A Faculdade de Ciências Aplicadas da Universidade Politécnica de Macau (UPM) deu um passo importante na aplicação da inteligência artificial (IA) à medicina, com o desenvolvimento do modelo “BLENet”. Inspirado no sistema visual biológico, este modelo leve e eficiente foi criado para melhorar a segmentação do ventrículo esquerdo em exames de ecocardiografia — um elemento-chave na avaliação e diagnóstico de doenças cardíacas.
O projeto foi conduzido pelo Professor Adjunto Tan Tao, os assistentes Sun Yue e Patrick Cheong-Iao Pang, e os doutorandos Pang Xintao e Zhang Yanming. A equipa contou ainda com a colaboração do Dr.

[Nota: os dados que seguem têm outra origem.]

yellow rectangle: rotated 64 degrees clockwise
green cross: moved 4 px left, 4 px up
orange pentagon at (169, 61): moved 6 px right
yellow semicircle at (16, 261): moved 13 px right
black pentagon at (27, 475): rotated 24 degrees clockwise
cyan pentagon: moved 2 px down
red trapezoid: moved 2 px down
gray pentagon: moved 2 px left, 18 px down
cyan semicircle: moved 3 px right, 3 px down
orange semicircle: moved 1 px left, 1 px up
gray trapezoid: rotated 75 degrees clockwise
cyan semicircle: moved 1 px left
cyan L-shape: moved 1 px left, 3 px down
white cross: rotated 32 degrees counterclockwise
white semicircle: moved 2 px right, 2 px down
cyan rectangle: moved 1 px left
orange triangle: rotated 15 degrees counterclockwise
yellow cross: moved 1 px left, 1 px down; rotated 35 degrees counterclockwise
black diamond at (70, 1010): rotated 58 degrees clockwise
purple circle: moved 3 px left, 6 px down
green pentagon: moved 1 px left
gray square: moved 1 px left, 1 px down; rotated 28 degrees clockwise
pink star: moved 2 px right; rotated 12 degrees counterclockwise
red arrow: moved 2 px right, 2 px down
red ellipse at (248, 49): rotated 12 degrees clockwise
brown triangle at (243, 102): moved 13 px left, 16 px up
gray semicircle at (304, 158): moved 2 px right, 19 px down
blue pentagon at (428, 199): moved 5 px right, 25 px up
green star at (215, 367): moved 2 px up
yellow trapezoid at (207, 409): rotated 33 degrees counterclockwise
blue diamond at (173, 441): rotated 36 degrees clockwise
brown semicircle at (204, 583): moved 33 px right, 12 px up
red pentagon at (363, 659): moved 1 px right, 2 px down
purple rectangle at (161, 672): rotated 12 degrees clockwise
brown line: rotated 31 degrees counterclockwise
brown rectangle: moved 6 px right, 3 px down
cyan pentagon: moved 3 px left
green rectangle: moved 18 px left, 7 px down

Edmundo Patrício Lopes Lao, médico do Centro Hospitalar Conde de São Januário, e com académicos da Universidade Sun Yat-sen e do Primeiro Hospital Afiliado da mesma universidade.
A ecocardiografia, amplamente utilizada na prática clínica, exige capacidade de análise em tempo real e dispositivos portáteis, especialmente em ambientes hospitalares com recursos limitados. O “BLENet” foi especificamente concebido para responder a esses desafios, permitindo uma análise precisa e eficiente mesmo em condições de espaço e processamento restritos.
Avaliado com base em dados clínicos reais e dois conjuntos de dados públicos, o modelo demonstrou um desempenho promissor. Através da segmentação precisa do ventrículo esquerdo, os médicos poderão monitorizar melhor a evolução dos pacientes, definir estratégias terapêuticas e avaliar a eficácia dos tratamentos para doenças cardíacas.
O artigo científico resultante da investigação foi publicado na prestigiada revista internacional IEEE Transactions on Circuits and Systems for Video Technology, sob o título “BLENet: a Bio-inspired Lightweight and Efficient Network for Left Ventricle Segmentation in Echocardiography”. A publicação, com um fator de impacto de 11,1, é reconhecida como uma das mais relevantes na área da tecnologia de vídeo e encontra-se no primeiro quartil (Q1) das classificações do Journal Citation Reports (JCR) e da Academia Chinesa de Ciências.
O projeto foi financiado pelo Fundo para o Desenvolvimento das Ciências e da Tecnologia de Macau.